> _Description of the task_
Whenever a picture appears in the data, skip it and write out all other material exactly.

> _Information provided_
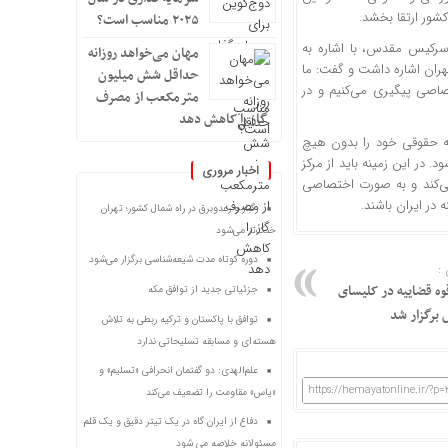
کشور ارتقا بخشد.
۲۰۲۵ مناسب است؟
ی سرکیس مقدس، با اشاره به
مهان می‌خواهد روزانه
هران اشاره داشت و گفت: ما
حداقل شش میلیون
اصی پیگیری می‌کنیم و در
مترمکعب از مصرف
گاز را کاهش دهد
یه حقوقی خود را بدون هیچ
 در این زمینه باید از مرکز
اخبار مروری
می‌کند و به صورت اختصاصی
در ایران باشند.
رگبار و رعدوبرق در راه شمال کشور؛ تهران
خنک‌تر می‌شود
دوره کوتاه مدت شیعه‌شناسی برگزار می‌شود
:
ه قضاییه در کلیسای
جزئیاتی جدید از توافق مکه
رگزار شد
توافق با پاکستان و ترکیه ربطی به تلاش
هسته‌ای و مسابقه تسلیحاتی ندارد
علم‌الهدی: دو گفتمان انحرافی «تسلیم» و
https://hemayatonline.ir/?p=
«یاس» مقاومت را تضعیف می‌کند
دفاع از ایران گاه در یک تیتر دقیق و یک قلم
مسئولانه خلاصه می شود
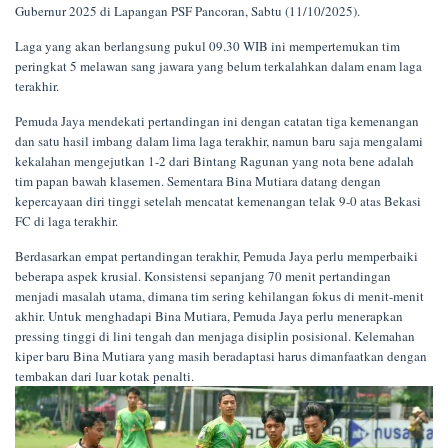
Gubernur 2025 di Lapangan PSF Pancoran, Sabtu (11/10/2025).
Laga yang akan berlangsung pukul 09.30 WIB ini mempertemukan tim
peringkat 5 melawan sang jawara yang belum terkalahkan dalam enam laga
terakhir.
Pemuda Jaya mendekati pertandingan ini dengan catatan tiga kemenangan
dan satu hasil imbang dalam lima laga terakhir, namun baru saja mengalami
kekalahan mengejutkan 1-2 dari Bintang Ragunan yang nota bene adalah
tim papan bawah klasemen. Sementara Bina Mutiara datang dengan
kepercayaan diri tinggi setelah mencatat kemenangan telak 9-0 atas Bekasi
FC di laga terakhir.
Berdasarkan empat pertandingan terakhir, Pemuda Jaya perlu memperbaiki
beberapa aspek krusial. Konsistensi sepanjang 70 menit pertandingan
menjadi masalah utama, dimana tim sering kehilangan fokus di menit-menit
akhir. Untuk menghadapi Bina Mutiara, Pemuda Jaya perlu menerapkan
pressing tinggi di lini tengah dan menjaga disiplin posisional. Kelemahan
kiper baru Bina Mutiara yang masih beradaptasi harus dimanfaatkan dengan
tembakan dari luar kotak penalti.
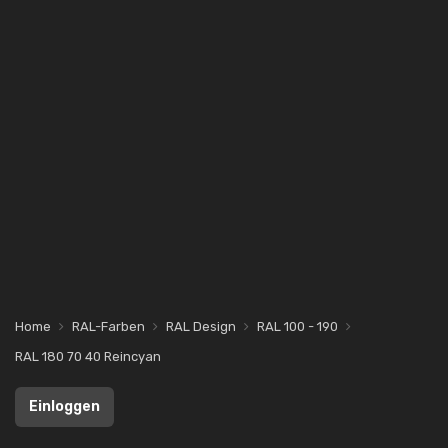
Home
RAL-Farben
RAL Design
RAL 100 - 190
RAL 180 70 40 Reincyan
Einloggen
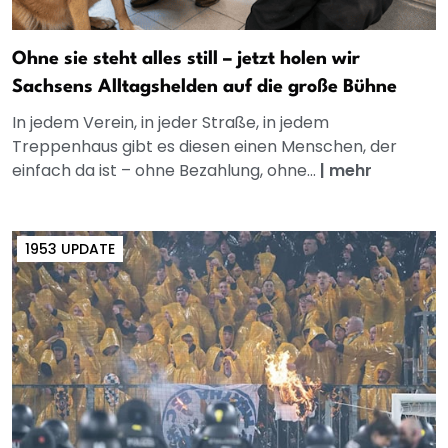
Ohne sie steht alles still – jetzt holen wir
Sachsens Alltagshelden auf die große Bühne
In jedem Verein, in jeder Straße, in jedem
Treppenhaus gibt es diesen einen Menschen, der
einfach da ist – ohne Bezahlung, ohne...
|
mehr
1953 UPDATE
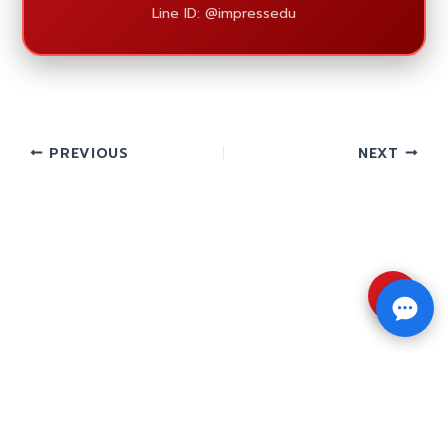
Line ID: @impressedu
PREVIOUS
NEXT
⇧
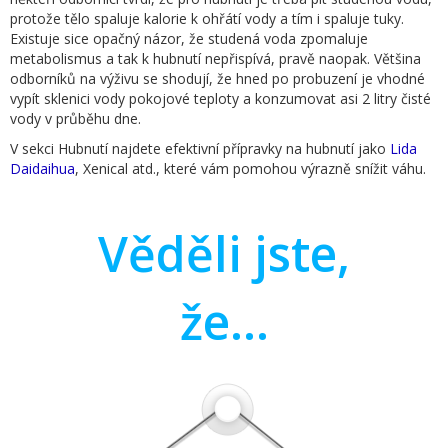
protože tělo spaluje kalorie k ohřátí vody a tím i spaluje tuky.
Existuje sice opačný názor, že studená voda zpomaluje
metabolismus a tak k hubnutí nepřispívá, pravě naopak. Většina
odborníků na výživu se shodují, že hned po probuzení je vhodné
vypít sklenici vody pokojové teploty a konzumovat asi 2 litry čisté
vody v průběhu dne.
V sekci Hubnutí najdete efektivní přípravky na hubnutí jako
Lida
Daidaihua
, Xenical atd., které vám pomohou výrazně snížit váhu.
Věděli jste,
že...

> _Answer below_
کشور ارتقا بخشد.
۲۰۲۵ مناسب است؟
ی سرکیس مقدس، با اشاره به
مهان می‌خواهد روزانه
هران اشاره داشت و گفت: ما
حداقل شش میلیون
اصی پیگیری می‌کنیم و در
مترمکعب از مصرف
گاز را کاهش دهد
یه حقوقی خود را بدون هیچ
 در این زمینه باید از مرکز
اخبار مروری
می‌کند و به صورت اختصاصی
در ایران باشند.
رگبار و رعدوبرق در راه شمال کشور؛ تهران
خنک‌تر می‌شود
دوره کوتاه مدت شیعه‌شناسی برگزار می‌شود
:
ه قضاییه در کلیسای
جزئیاتی جدید از توافق مکه
رگزار شد
توافق با پاکستان و ترکیه ربطی به تلاش
هسته‌ای و مسابقه تسلیحاتی ندارد
علم‌الهدی: دو گفتمان انحرافی «تسلیم» و
https://hemayatonline.ir/?p=
«یاس» مقاومت را تضعیف می‌کند
دفاع از ایران گاه در یک تیتر دقیق و یک قلم
مسئولانه خلاصه می شود
Gubernur 2025 di Lapangan PSF Pancoran, Sabtu (11/10/2025).
Laga yang akan berlangsung pukul 09.30 WIB ini mempertemukan tim
peringkat 5 melawan sang jawara yang belum terkalahkan dalam enam laga
terakhir.
Pemuda Jaya mendekati pertandingan ini dengan catatan tiga kemenangan
dan satu hasil imbang dalam lima laga terakhir, namun baru saja mengalami
kekalahan mengejutkan 1-2 dari Bintang Ragunan yang nota bene adalah
tim papan bawah klasemen. Sementara Bina Mutiara datang dengan
kepercayaan diri tinggi setelah mencatat kemenangan telak 9-0 atas Bekasi
FC di laga terakhir.
Berdasarkan empat pertandingan terakhir, Pemuda Jaya perlu memperbaiki
beberapa aspek krusial. Konsistensi sepanjang 70 menit pertandingan
menjadi masalah utama, dimana tim sering kehilangan fokus di menit-menit
akhir. Untuk menghadapi Bina Mutiara, Pemuda Jaya perlu menerapkan
pressing tinggi di lini tengah dan menjaga disiplin posisional. Kelemahan
kiper baru Bina Mutiara yang masih beradaptasi harus dimanfaatkan dengan
tembakan dari luar kotak penalti.
Home
RAL-Farben
RAL Design
RAL 100 - 190
RAL 180 70 40 Reincyan
Einloggen
Ohne sie steht alles still – jetzt holen wir
Sachsens Alltagshelden auf die große Bühne
In jedem Verein, in jeder Straße, in jedem
Treppenhaus gibt es diesen einen Menschen, der
einfach da ist – ohne Bezahlung, ohne...
|
mehr
1953 UPDATE
Line ID: @impressedu
PREVIOUS
NEXT
⇧
protože tělo spaluje kalorie k ohřátí vody a tím i spaluje tuky.
Existuje sice opačný názor, že studená voda zpomaluje
metabolismus a tak k hubnutí nepřispívá, pravě naopak. Většina
odborníků na výživu se shodují, že hned po probuzení je vhodné
vypít sklenici vody pokojové teploty a konzumovat asi 2 litry čisté
vody v průběhu dne.
V sekci Hubnutí najdete efektivní přípravky na hubnutí jako
Lida
Daidaihua
, Xenical atd., které vám pomohou výrazně snížit váhu.
Věděli jste,
že...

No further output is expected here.